### Work task
Exactly as written, output the lines below starting from the first and ending with the line that contains "نشانی ایمیل شما منتشر نخواهد شد."; omit pictures.

----- Listed entries

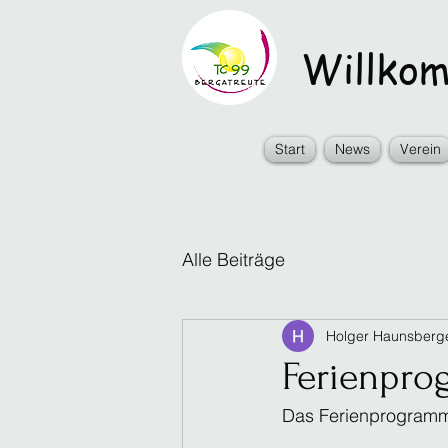
Willkomm
Start
News
Verein
Alle Beiträge
Holger Haunsberg
Ferienpro
Das Ferienprogramm f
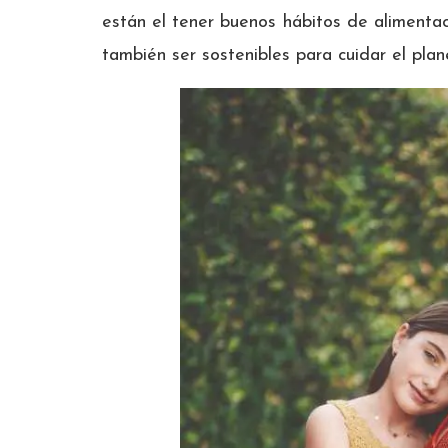
están el tener buenos hábitos de alimentac
también ser sostenibles para cuidar el plan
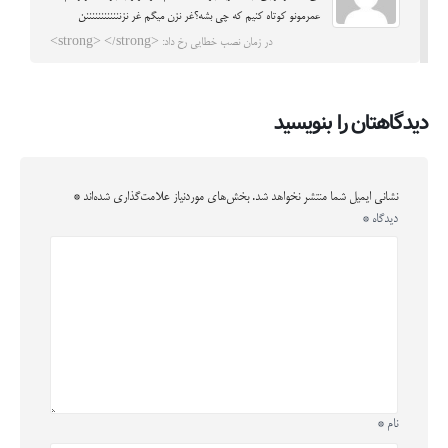
عمرمونو کوتاه کنیم که چی بشه؟غر نزن میگم غر نزننننننننننننن
در زمان نصب خطایی رخ داد: <strong> </strong>
دیدگاهتان را بنویسید
نشانی ایمیل شما منتشر نخواهد شد.
بخش‌های موردنیاز علامت‌گذاری شده‌اند
*
دیدگاه
*
نام
*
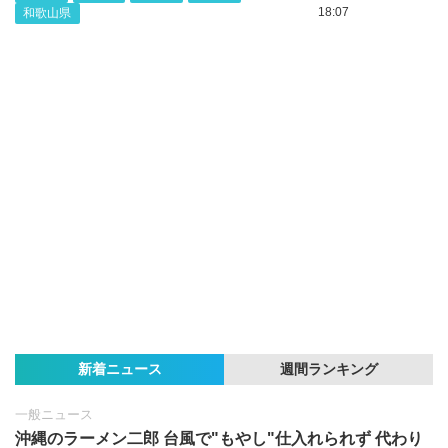
18:07
和歌山県
新着ニュース
週間ランキング
一般ニュース
沖縄のラーメン二郎 台風で"もやし"仕入れられず 代わり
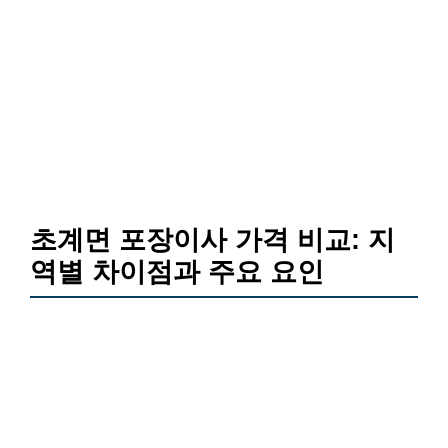
초계면 포장이사 가격 비교: 지
역별 차이점과 주요 요인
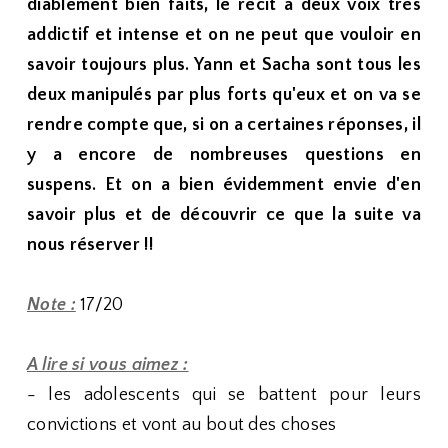
diablement bien faits, le récit à deux voix très
addictif et intense et on ne peut que vouloir en
savoir toujours plus. Yann et Sacha sont tous les
deux manipulés par plus forts qu'eux et on va se
rendre compte que, si on a certaines réponses, il
y a encore de nombreuses questions en
suspens. Et on a bien évidemment envie d'en
savoir plus et de découvrir ce que la suite va
nous réserver !!
Note :
17/20
A lire si vous aimez :
- les adolescents qui se battent pour leurs
convictions et vont au bout des choses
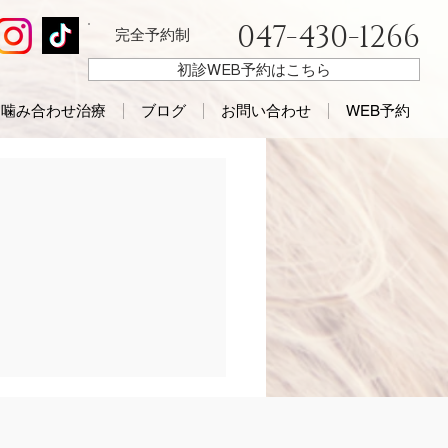
047-430-1266
完全予約制
初診WEB予約はこちら
噛み合わせ治療
ブログ
お問い合わせ
WEB予約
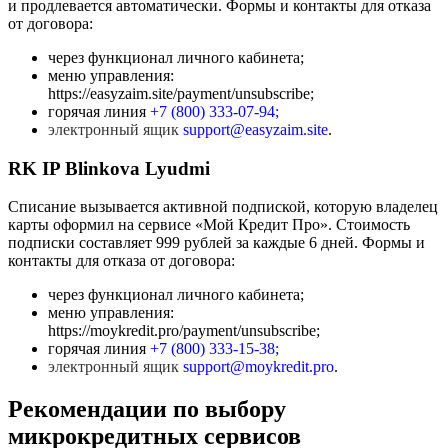
и продлевается автоматически. Формы и контакты для отказа
от договора:
через функционал личного кабинета;
меню управления:
https://easyzaim.site/payment/unsubscribe;
горячая линия
+7 (800) 333-07-94;
электронный ящик
support@easyzaim.site
.
RK IP Blinkova Lyudmi
Списание вызывается активной подпиской, которую владелец
карты оформил на сервисе «Мой Кредит Про». Стоимость
подписки составляет 999 рублей за каждые 6 дней. Формы и
контакты для отказа от договора:
через функционал личного кабинета;
меню управления:
https://moykredit.pro/payment/unsubscribe;
горячая линия
+7 (800) 333-15-38;
электронный ящик
support@moykredit.pro
.
Рекомендации по выбору
микрокредитных сервисов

----------

### Written answer
Willkomm
Start
News
Verein
Alle Beiträge
Holger Haunsberg
Ferienpro
Das Ferienprogramm f
están el tener buenos hábitos de alimentac
también ser sostenibles para cuidar el plan
عمرمونو کوتاه کنیم که چی بشه؟غر نزن میگم غر نزننننننننننننن
در زمان نصب خطایی رخ داد: <strong> </strong>
دیدگاهتان را بنویسید
نشانی ایمیل شما منتشر نخواهد شد.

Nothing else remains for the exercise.